Well, this is good news for some and not-as-good news for others—either way, it’s confusing. Here’s what they plan to adjust vs. what they don’t, and whether you should amend your tax return or let the IRS automatically distribute your refund.
What will the IRS automatically calculate and apply?
The IRS intends to return any unemployment taxes you paid, plus adjust any credits or deductions you initially claimed on your taxes based your new adjusted gross income (AGI) figure. Removing up to $10,200 of unemployment income from your tax return will lower your AGI, and AGI is used as a qualifier for a number of tax breaks.
For example, taxpayers who claimed the Earned Income Tax Credit (EIC) may now be eligible for an increase in the EITC amount, which may result in a larger refund or a smaller bill for taxes owed.
The best part if you are in this camp? You won’t have to lift a finger—the IRS plans to determine the amount you qualify for and send it accordingly throughout spring and summer. That amount will either be sent as a refund or applied to any outstanding taxes owed.
What would I need to file an amended return for?
There’s one big detail that you should definitely pay attention to here: The IRS can adjust the amount of a previously-claimed tax break, but not the new eligibility of one. Your adjusted unemployment benefits may now qualify you for a credit or deduction that you wouldn’t have been eligible for before, but the IRS isn’t able to perform those calculations. In that case, you might get more money back in your pocket by filing an amended return.
What should you do? We recommend everyone look at your taxes again post-ARPA. Log in to 1040.com if you filed with us this year and look at the new result on your return to see how your tax situation is affected; if it turns out you now qualify for some new credits or deductions, file an amended return to ensure that you get the maximum benefit from the new law change (you can print everything you need on 1040.com!).
If, on the other hand, your only benefit is a reduction in tax based on the unemployment exclusion and you aren’t newly qualified for any other tax breaks, your best bet is to sit back and let the IRS do the heavy lifting.
For automatic distributions, what’s the plan?

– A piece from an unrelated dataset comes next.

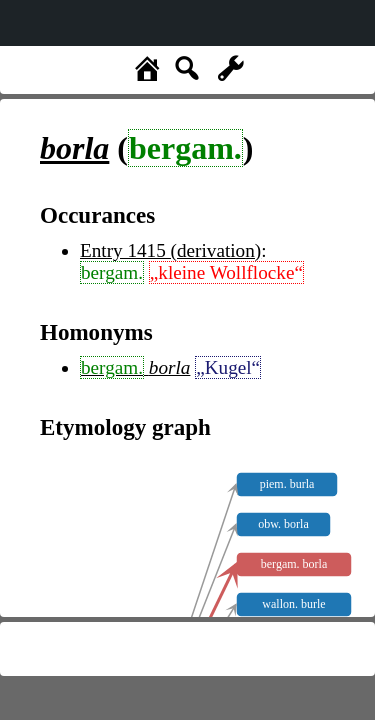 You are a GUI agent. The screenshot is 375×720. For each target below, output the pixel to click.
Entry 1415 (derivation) (170, 250)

Payments will come in two phases: First, the IRS will handle taxpayers eligible for the $10,200 range (up to that amount), and second, the taxpayers eligible for the amount capped at $20,400. The $20,400 range is for married taxpayers and those with more complex returns, and the $10,200 range is for all other eligible taxpayers.
Will my state automatically adjust my state return, too?
Not likely, which is important to remember. Your state may handle unemployment benefits differently, so be sure to check if unemployment benefits are tax-free on the state level. Some states never tax unemployment benefits, while others always do (even if the federal rules make an exception, as with ARPA). If your state conformed to the federal exclusion, refigure your state taxes to see what you could get back by filing a state amended return.